[Available data]

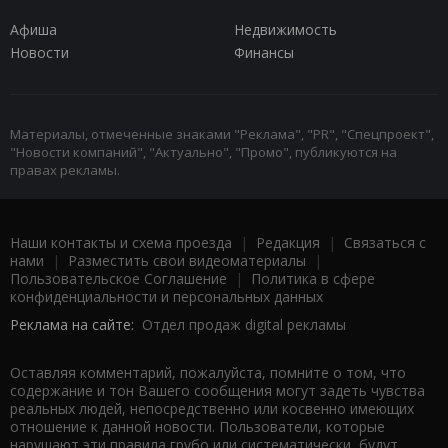
Афиша
Недвижимость
Новости
Финансы
Материалы, отмеченные знаками "Реклама", "PR", "Спецпроект",
"Новости компаний", "Актуально", "Промо", публикуются на
правах рекламы.
Наши контакты и схема проезда
|
Редакция
|
Связаться с
нами
|
Разместить свои видеоматериалы
|
Пользовательское Соглашение
|
Политика в сфере
конфиденциальности и персональных данных
Реклама на сайте:
Отдел продаж digital рекламы
Оставляя комментарий, пожалуйста, помните о том, что
содержание и тон Вашего сообщения могут задеть чувства
реальных людей, непосредственно или косвенно имеющих
отношение к данной новости. Пользователи, которые
нарушают эти правила грубо или систематически, будут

[What is being asked]
Output all entries unchanged; skip the pictures.

[Answer to this exercise]
Афиша
Недвижимость
Новости
Финансы
Материалы, отмеченные знаками "Реклама", "PR", "Спецпроект",
"Новости компаний", "Актуально", "Промо", публикуются на
правах рекламы.
Наши контакты и схема проезда
|
Редакция
|
Связаться с
нами
|
Разместить свои видеоматериалы
|
Пользовательское Соглашение
|
Политика в сфере
конфиденциальности и персональных данных
Реклама на сайте:
Отдел продаж digital рекламы
Оставляя комментарий, пожалуйста, помните о том, что
содержание и тон Вашего сообщения могут задеть чувства
реальных людей, непосредственно или косвенно имеющих
отношение к данной новости. Пользователи, которые
нарушают эти правила грубо или систематически, будут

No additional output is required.